According to Viceroy, the ED summoned VEDL's CFO and executive team in July 2023 over what it described as irregular brand fee payments to VRL. These payments, allegedly made in an ad hoc manner whenever the parent company faced liquidity stress, were deemed non-compliant with the Foreign Exchange Management Act (Fema) and corporate governance rules.
Newly appointed CFO Sonal Shrivastava had appeared before the ED alongside a non-board executive, while CEO Sunil Duggal skipped the interview. Shrivastava resigned just five months later, the report claimed.
The report described the refund not as a voluntary correction but as a direct outcome of regulatory pressure. It is alleged that the brand fee mechanism effectively functions as an 'interest-free rolling credit facility' from VEDL to VRL, lacking any clear commercial justification.
In FY25 alone, Viceroy claims VEDL and its subsidiaries paid $361 million (₹3,085 crore) in brand fees to VRL, which roughly amounts to 15 per cent of VEDL's net income. These payments, the report says, helped service VRL's $4.9 billion net debt and $835 million annual interest burden.

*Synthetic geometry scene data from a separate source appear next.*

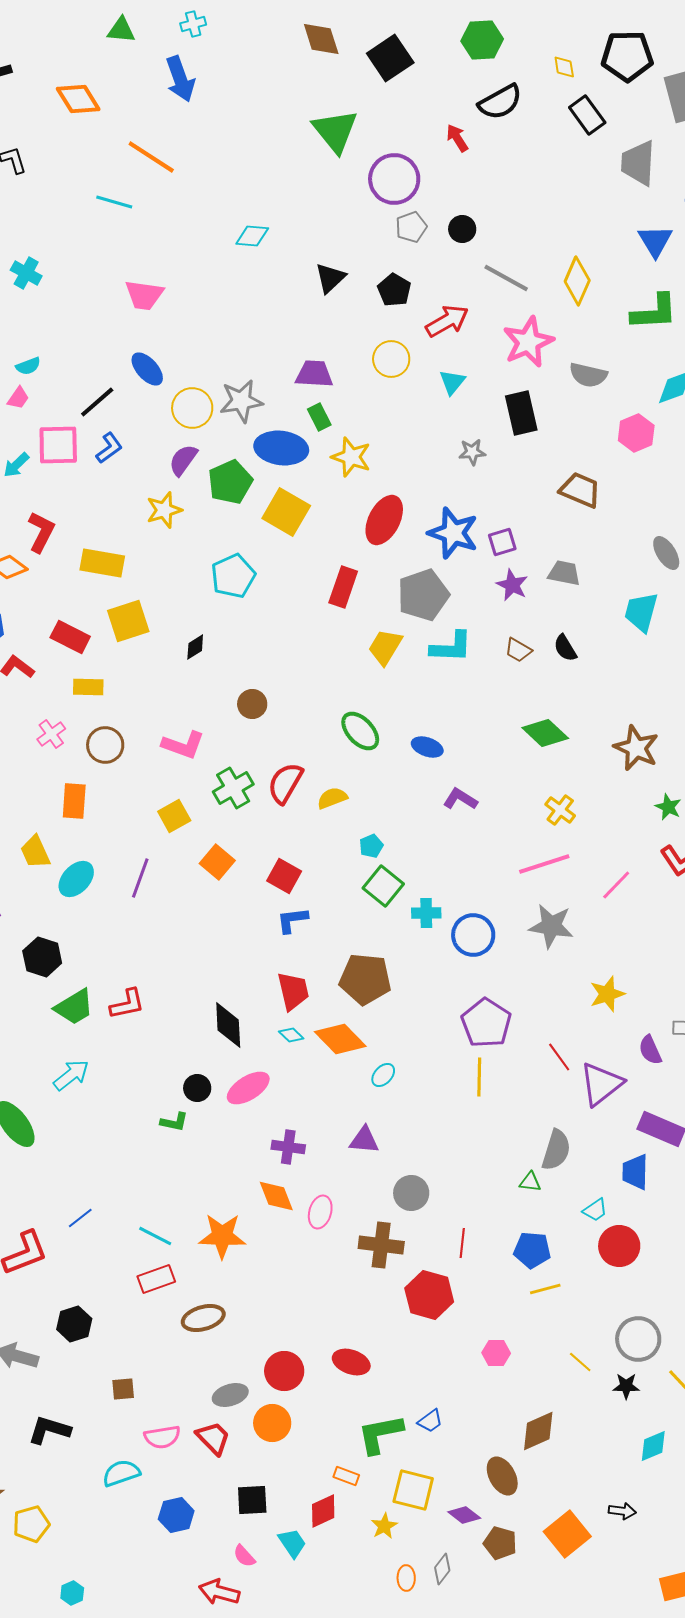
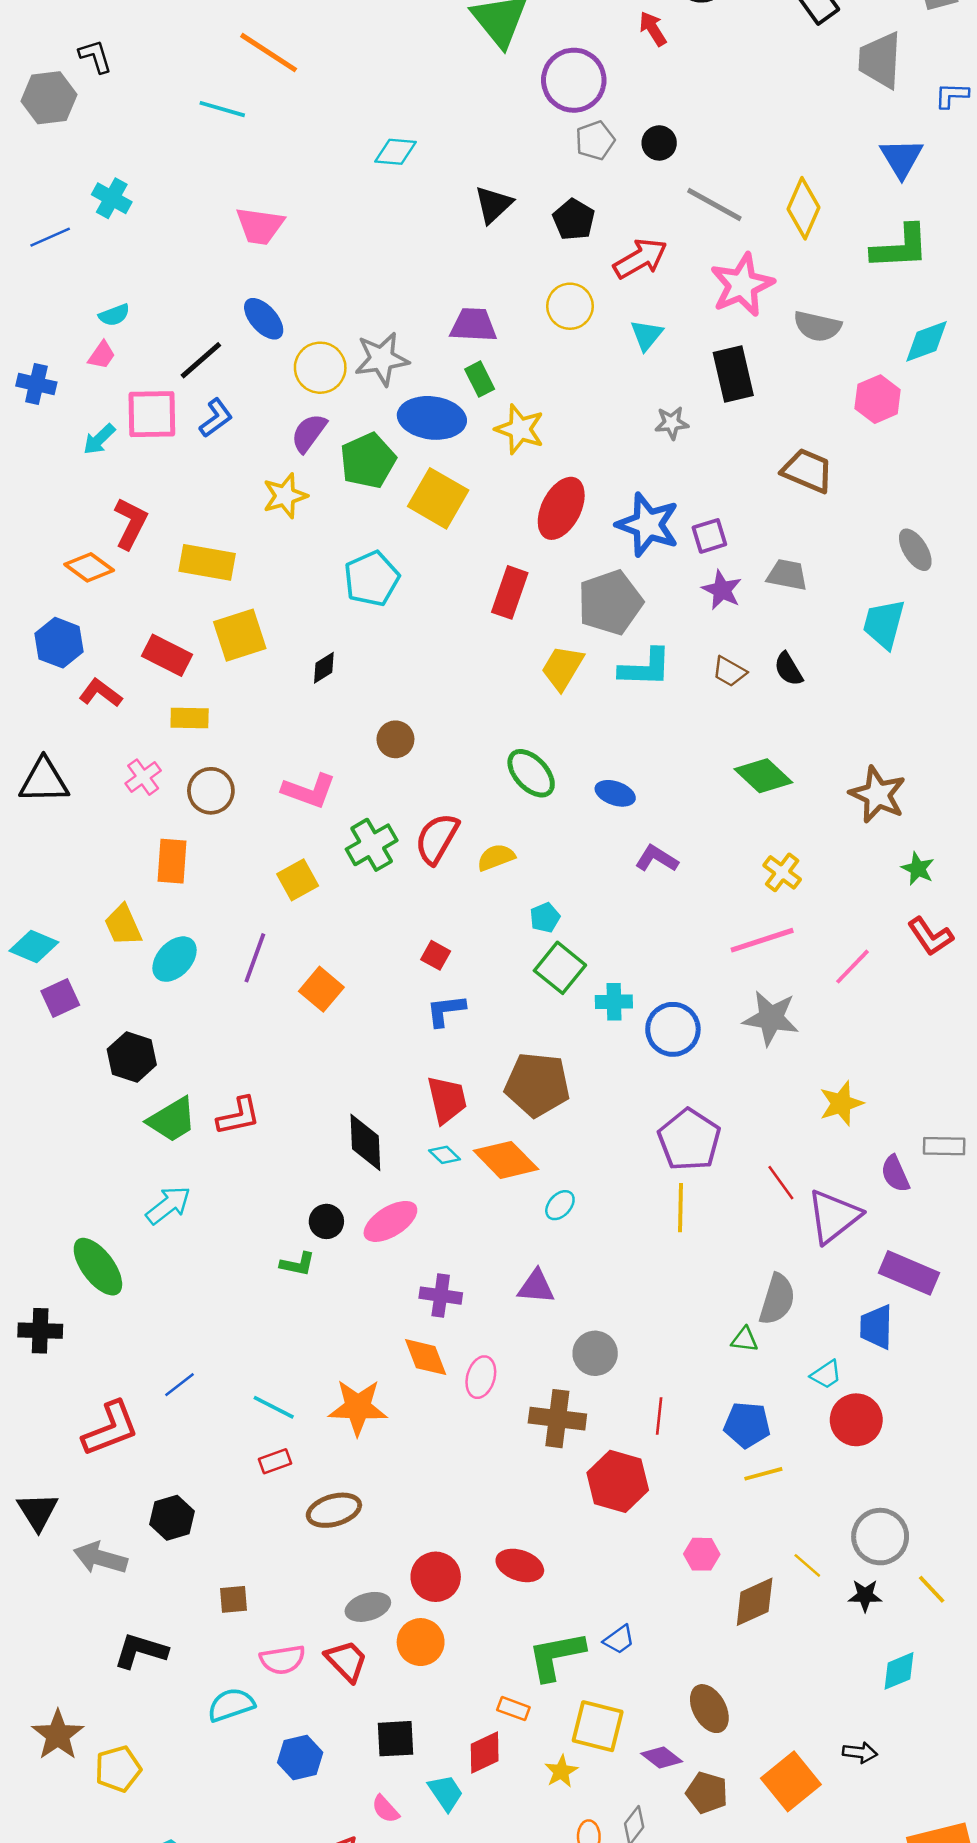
orange square: (217, 862) -> (321, 989), moved
red square: (284, 876) -> (436, 955), size x0.7
red rectangle: (156, 1279) -> (275, 1461), size x0.7
brown diamond: (538, 1431) -> (755, 1602), moved

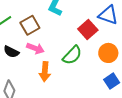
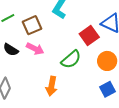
orange arrow: (45, 72) -> (51, 86), moved

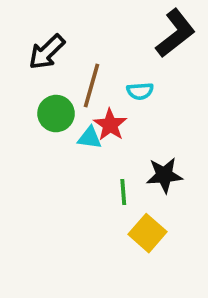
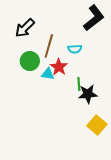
green line: (123, 192) -> (79, 84), moved
yellow square: (148, 233) -> (97, 125), moved

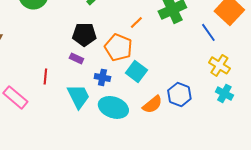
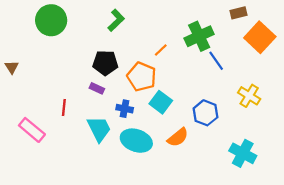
blue line: (208, 32) -> (216, 61), moved
cyan cross: (224, 93) -> (243, 153), moved, size x1.4
blue hexagon: (179, 94) -> (205, 113), moved

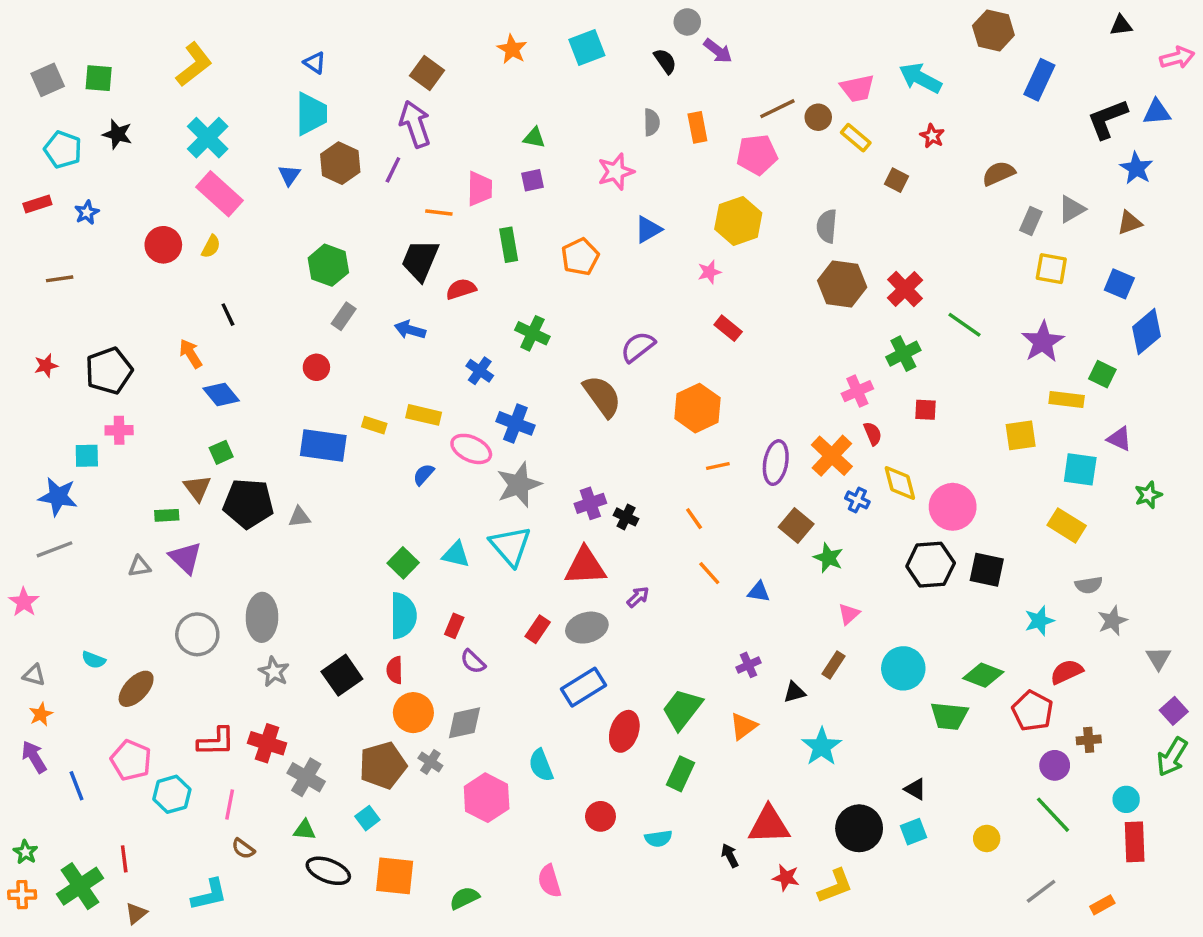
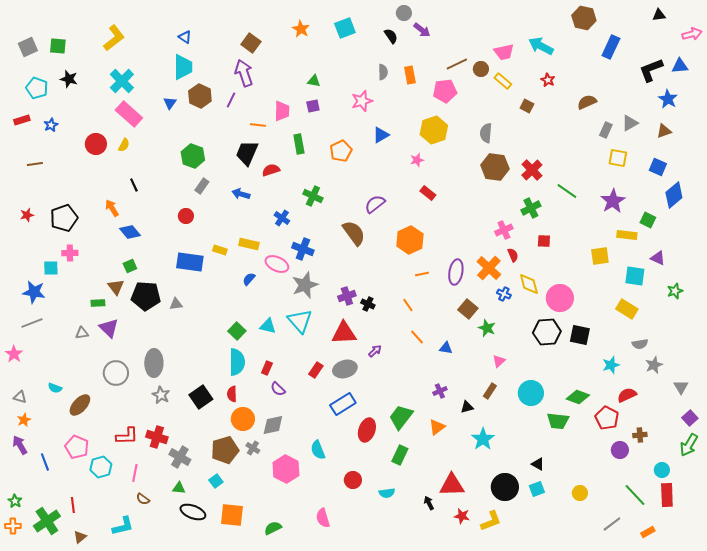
green line: (1053, 815) -> (635, 495), moved

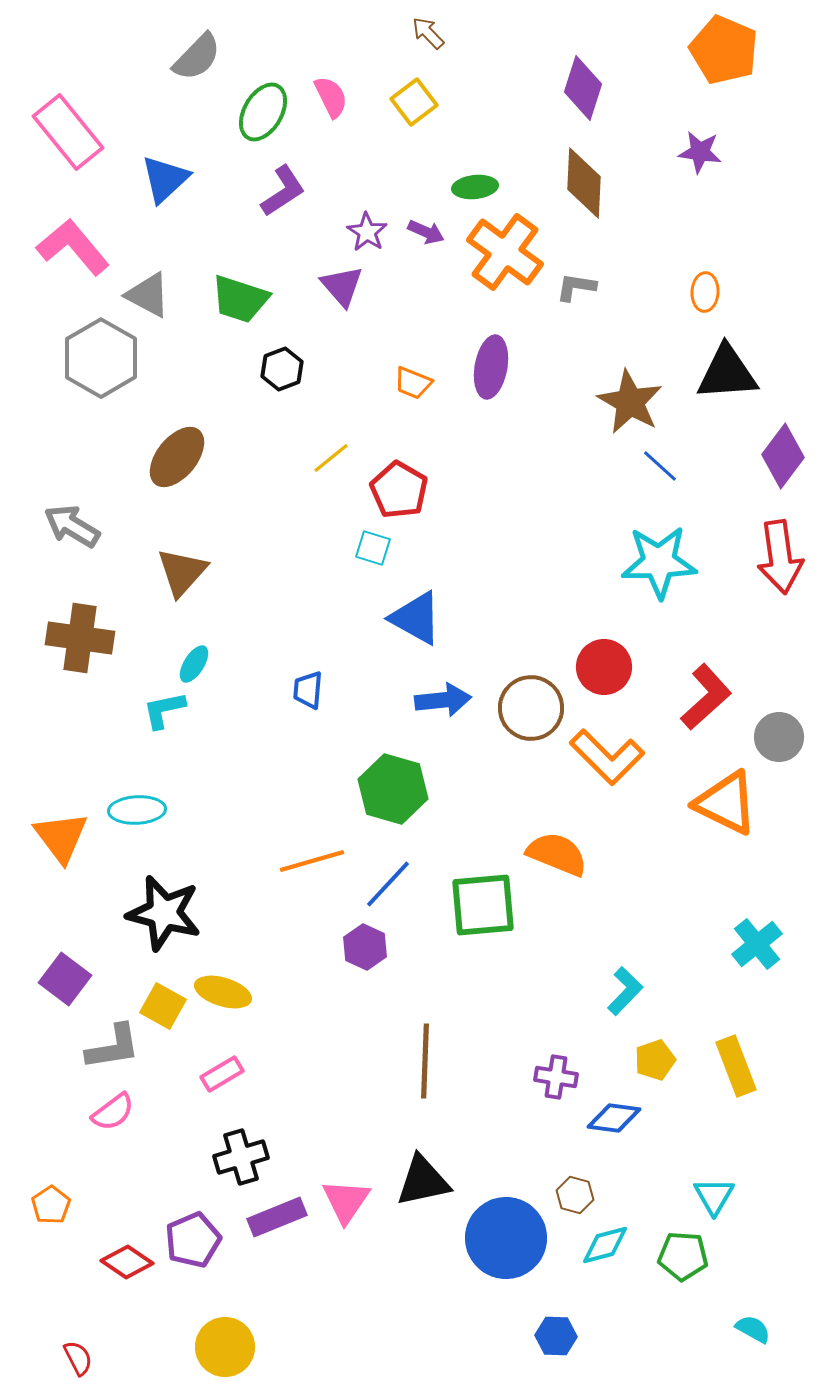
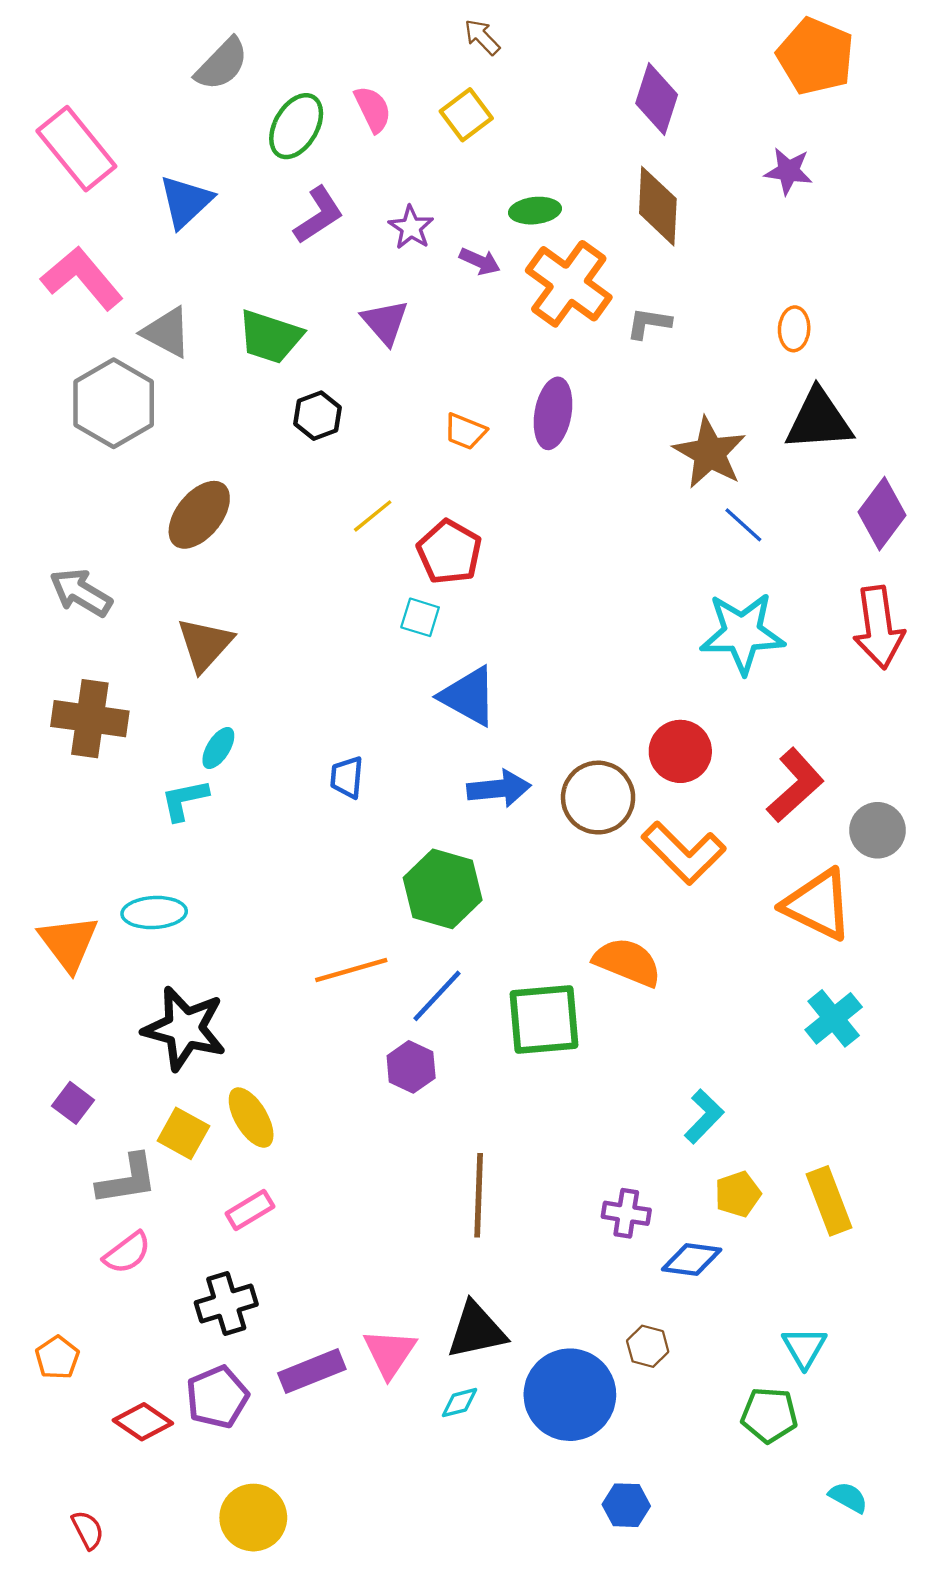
purple star: (367, 232) -> (411, 227), moved
cyan cross: (757, 944) -> (834, 1018), moved
purple square: (65, 979) -> (73, 1103), size x0.7
yellow ellipse: (223, 992) -> (251, 1118), turned 42
black cross: (241, 1157) -> (226, 1303), moved
cyan diamond: (605, 1245) -> (459, 1403), moved, size x0.7

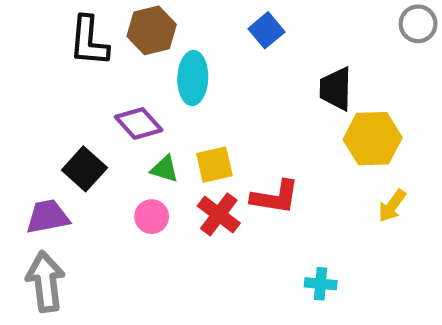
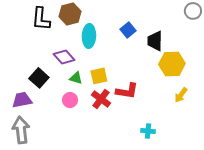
blue square: (266, 30) -> (128, 30), moved

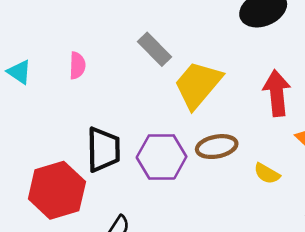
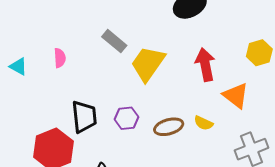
brown ellipse: (217, 147) -> (169, 127), moved
purple hexagon: (162, 157) -> (127, 118), size x0.7

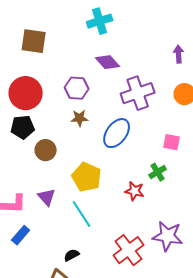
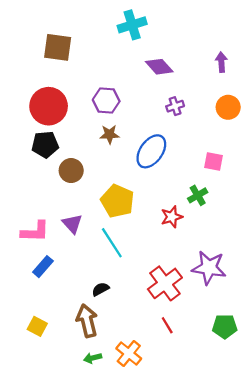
purple diamond: (108, 62) -> (159, 67), moved
purple cross: (138, 93) -> (175, 106), size x0.5
red star: (135, 191) -> (172, 217), turned -30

Background: Prior allegations against Vedanta
The allegations against the Anil Agarwal-led group first appeared in an 87-page report released by Viceroy Research on July 9. The firm accused Vedanta Resources of being a 'parasite' that is 'systematically draining' Vedanta Ltd to service its own debt obligations. Viceroy further claims that the conglomerate is built on 'unsustainable debt, looted assets, and accounting fiction.'
Vedanta dismissed Viceroy's allegations
Vedanta dismissed the allegations, calling the report 'a malicious combination of selective misinformation and baseless allegations to discredit the group'. The company stated that Viceroy made no attempt to contact it before publication and claimed the report was intended 'solely to create false propaganda'.